Ursula İguaran: Yüzyıllık Yalnızlık ve Beş Yüz Günlük Fakirlik

  • Ursula İguaran: Yüzyıllık Yalnızlık ve Beş Yüz Günlük Fakirlik

    Posted by romankahramanlari on 12 Temmuz 2024 at 11:14

    Yüzyıllık Yalnızlık ve Beş Yüz Günlük Fakirlik*

    Makale Yazarı: Burcu Polat

    *Bu makale ROMAN KAHRAMANLARI Temmuz/Eylül 2016, 27. sayıda yayımlanmıştır. 

    #GGMarquez #YüzyıllıkYalnızlık’ı yazmaya başladığında çocukluğunda kendisini etkilemiş olan her şeyi edebiyat aracılığıyla aktarabileceği bir yol bulmak istediğini söyler. Marquez çocukluğunu anlatmak zorundadır.
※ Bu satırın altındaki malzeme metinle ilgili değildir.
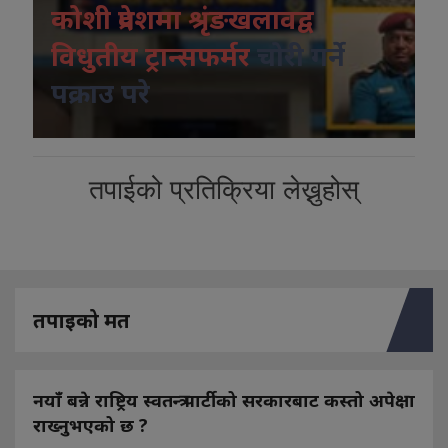
कोशी प्रदेशमा श्रृंङखलावद्व
विधुतीय ट्रान्सफर्मर
चोरी गर्ने
पक्राउ परे
तपाईको प्रतिक्रिया लेख्नुहोस्
तपाइको मत
नयाँ बन्ने राष्ट्रिय स्वतन्त्र पार्टीको सरकारबाट कस्तो अपेक्षा
राख्नुभएको छ ?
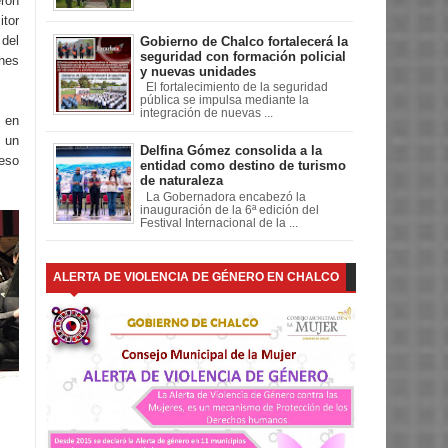
eron
itor
 del
Gobierno de Chalco fortalecerá la
seguridad con formación policial
nes
y nuevas unidades
El fortalecimiento de la seguridad
pública se impulsa mediante la
integración de nuevas ...
o en
 un
Delfina Gómez consolida a la
 eso
entidad como destino de turismo
de naturaleza
La Gobernadora encabezó la
inauguración de la 6ª edición del
Festival Internacional de la ...
ALERTA DE VIOLENCIA DE GÉNERO EN CHALCO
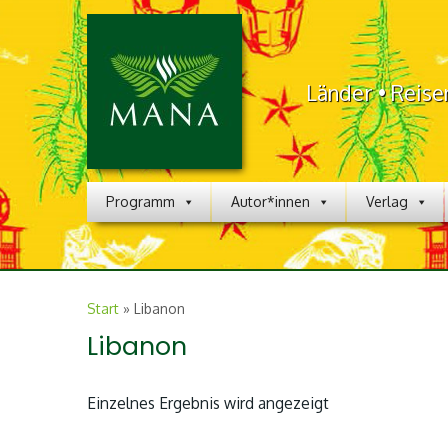
Länder • Reise
Programm
Autor*innen
Verlag
Start
»
Libanon
Libanon
Einzelnes Ergebnis wird angezeigt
Çünkü #Marquez’in de “nenesi” var…

    1967 yılında yayımlanan Yüzyıllık Yalnızlık, bundan tam 17 yıl sonra 1984’te, #CanYayınları aracılığıyla ülkemizde okurları ile buluşuyor. Rivayete göre Gabriel Marquez bu kitabı yazmaya başlamazdan evvel karısı Mercedes’e evi geçindirme işini kendisine emanet ettiğini söyler ve aylar sonra kitabını bitirdiğinde, evde Mercedes’in satmadığı bir tava, kurutma makinası, elektrikli ısıtıcı kalır yalnızca. Kira ise hiç ödenmemiştir. Kitapta Marquez’in yazıp da karısının onaylamadığı tek cümle, tek satır yoktur. Öyle ki bu kitabın edebi başarılarından sonra yazar kendisini şöyle tanımlar: “Mercedes’in kocası”.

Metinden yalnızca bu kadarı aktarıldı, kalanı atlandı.